Wiki Creative Commons
This idea is still in its infancy, but I wanted to get it up here before it gets carried away in the busy of life. Recently, I've been studying Immanuel Kant's Critique of Pure Reason, and that's got me thinking about the imagination as a creative entity. Kant's overarching idea is that reality is founded in the imaginative representation rather than in actual substance--that the world is really just a series of relationships that  exist between the mind and the body and that the world is thus, in some sense contained within each individual. This has lots of implications, but the quick and dirty summation is that as a result, human beings are, at least in Kant's view, entirely autonomous and actually construct their worlds (actively and passively) through the associations that their imagination makes with objects and ideas in the world around them.

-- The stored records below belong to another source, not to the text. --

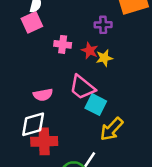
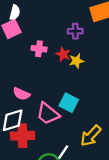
pink trapezoid: (82, 87) -> (48, 114), moved
pink semicircle: (43, 95) -> (21, 94), turned 35
yellow arrow: (112, 129) -> (91, 136), moved

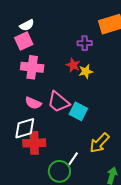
white semicircle: (15, 12) -> (27, 25), turned 48
pink cross: (39, 49) -> (32, 67), moved, size x1.5
pink trapezoid: (48, 114) -> (58, 102), moved

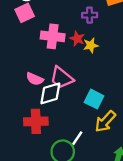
pink cross: (32, 67) -> (53, 36), moved
cyan square: (78, 111) -> (94, 99), moved
white diamond: (25, 128) -> (50, 93), moved

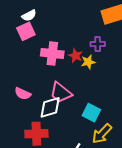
purple cross: (90, 15) -> (98, 44), moved
pink semicircle: (35, 79) -> (23, 94), moved

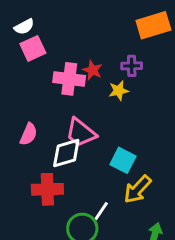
white semicircle: (29, 16) -> (24, 27), moved
red star: (76, 56) -> (92, 70), moved
pink semicircle: (23, 94) -> (29, 134), turned -91

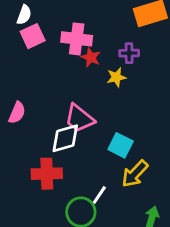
white semicircle: (24, 27) -> (24, 15), turned -42
pink cross: (69, 79) -> (77, 39), moved
pink semicircle: (29, 134) -> (17, 113), moved

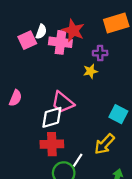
white semicircle: (24, 15) -> (41, 32), moved
red star: (91, 57) -> (73, 31), moved, size x1.5
cyan square: (121, 145) -> (118, 114), moved
red cross: (47, 174) -> (52, 144), moved

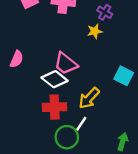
purple cross: (100, 53) -> (105, 12), turned 32
white diamond: (52, 117) -> (55, 79), turned 55
yellow arrow: (104, 144) -> (89, 98), moved

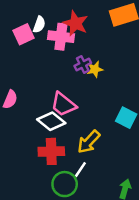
purple cross: (105, 12) -> (83, 64), moved, turned 32

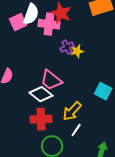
white semicircle: (39, 25) -> (31, 14), size x1.5
white line: (80, 170) -> (76, 130), moved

Well, your question now is maybe something like, "What does any of this have to do with virtual reality?" Well, I would say that Kant's model of the world is, in fact, a virtual one. Does an object exist for us because it actually exists or because we perceive its existence? Is something really present within our world if we have no knowledge of it, having never experienced it? For Kant, that answer is no. We create our own worlds, and these worlds are found within our minds. What if, though, there were a way of extracting those worlds and depicting them in a way that was accessible to other people? That's where digital worlds come into play. In a very real sense, digital or virtual worlds become the real-life manifestations of the imaginative representations of the mind. Makers of these virtual worlds create them as explorations of ideas and objects within our own real existence, so these digital spheres become, in effect, real-life extensions of the symbolic or semiotic  relationships that exist within our minds as pertaining to the real world. This is all rather convoluted and likely doesn't make a ton of sense right now, but I guess what I'm getting at is that these virtual worlds that we are creating are simply extensions of the human mind, brought into a manipulable interface.

In short, just as the computer, with its electrical impulses and 'memory,' serves as a symbolic or external brain, these digital worlds, in their exploration of new premises and relationships, become the projection of the human mind into artificial brains. Does that sort of make sense? Do you agree?